» Data for analysis
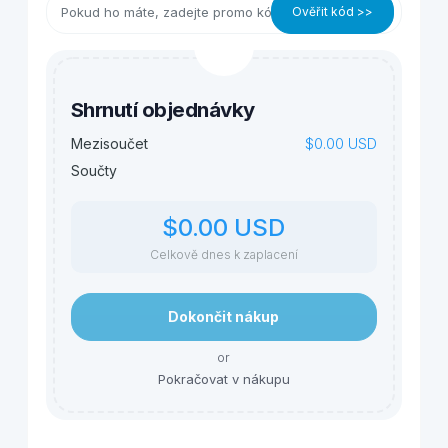
Ověřit kód >>
Shrnutí objednávky
$0.00 USD
Mezisoučet
Součty
$0.00 USD
Celkově dnes k zaplacení
Dokončit nákup
or
Pokračovat v nákupu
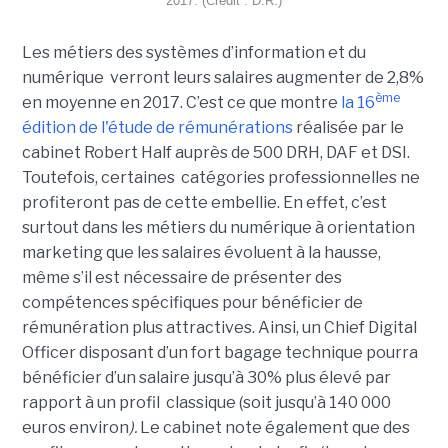
2017. (Crédit : D.R.)
Les métiers des systèmes d’information et du
numérique verront leurs salaires augmenter de 2,8%
ème
en moyenne en 2017. C’est ce que montre
la 16
édition de l'étude de rémunérations
réalisée par le
cabinet Robert Half auprès de 500 DRH, DAF et DSI.
Toutefois, certaines catégories professionnelles ne
profiteront pas de cette embellie. En effet, c’est
surtout dans les métiers du numérique à orientation
marketing que les salaires évoluent à la hausse,
même s’il est nécessaire de présenter des
compétences spécifiques pour bénéficier de
rémunération plus attractives. Ainsi, un Chief Digital
Officer disposant d’un fort bagage technique pourra
bénéficier d’un salaire jusqu’à 30% plus élevé par
rapport à un profil classique (soit jusqu’à 140 000
euros environ
).
Le cabinet note également que des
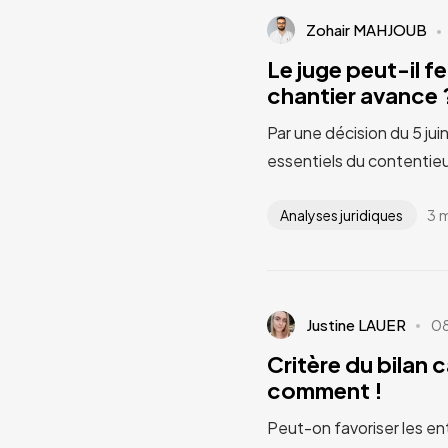
Zohair MAHJOUB
Le juge peut-il fe
chantier avance ?
Par une décision du 5 jui
essentiels du contentieu
3 
Analyses juridiques
Justine LAUER
0
Critère du bilan 
comment !
Peut-on favoriser les en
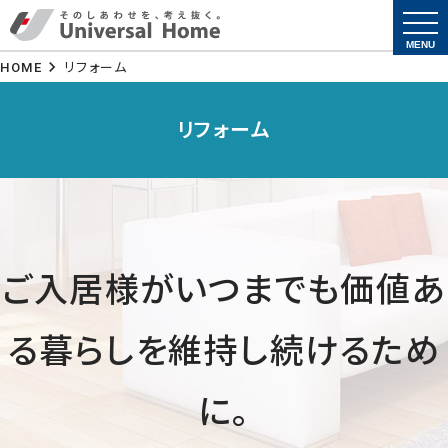
togg
navi
MENU
HOME
リフォーム
リフォーム
ご入居様がいつまでも価値あ
る暮らしを維持し続けるため
に。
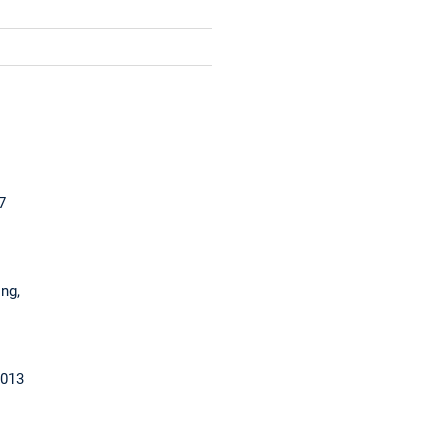
7
ng,
2013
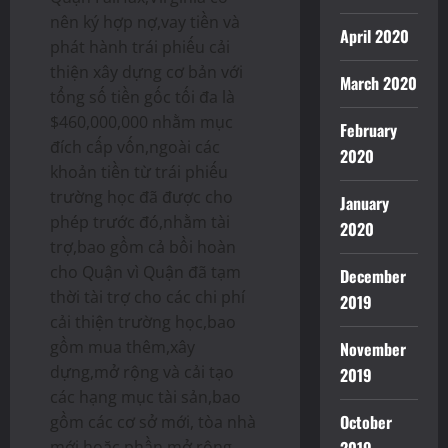
nên ký hợp nợ,vay tiền và
April 2020
phát hành trái phiếu cải
thiện xây dựng cơ bản với
March 2020
tổng số tiền gốc tối đa là
$460,000,000 nhằm mục
February
đích cấp vốn,ngoài các
2020
khoản tiền từ trái phiếu
trường học đã được cho
January
phép trước đó,nhằm tài
2020
trợ,bao gồm cả bồi hoàn
cho Quận vì Quận đã tạm
December
thời tài trợ cho các chi phí
2019
cải thiện trường học,bao
gồm mua thêm,xây
November
dựng,mở rộng và cải tạo
2019
các hạng mục tài sản,bao
October
gồm các cơ sở mới, tòa nhà
mới hoặc phần mở rộng,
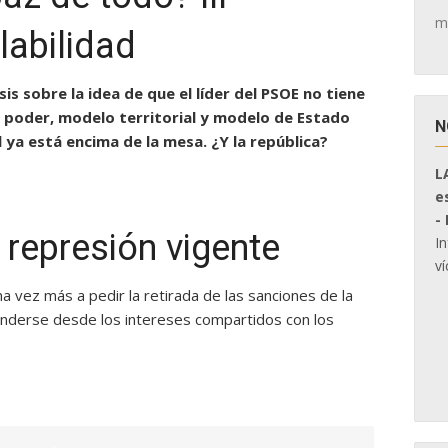
m
labilidad
sis sobre la idea de que el líder del PSOE no tiene
l poder, modelo territorial y modelo de Estado
N
l ya está encima de la mesa. ¿Y la república?
L
e
-
 represión vigente
I
ví
a vez más a pedir la retirada de las sanciones de la
nderse desde los intereses compartidos con los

» Directions
Scan the data above; copy every line where "nhằm" appears.

» Solution to this task
$460,000,000 nhằm mục
phép trước đó,nhằm tài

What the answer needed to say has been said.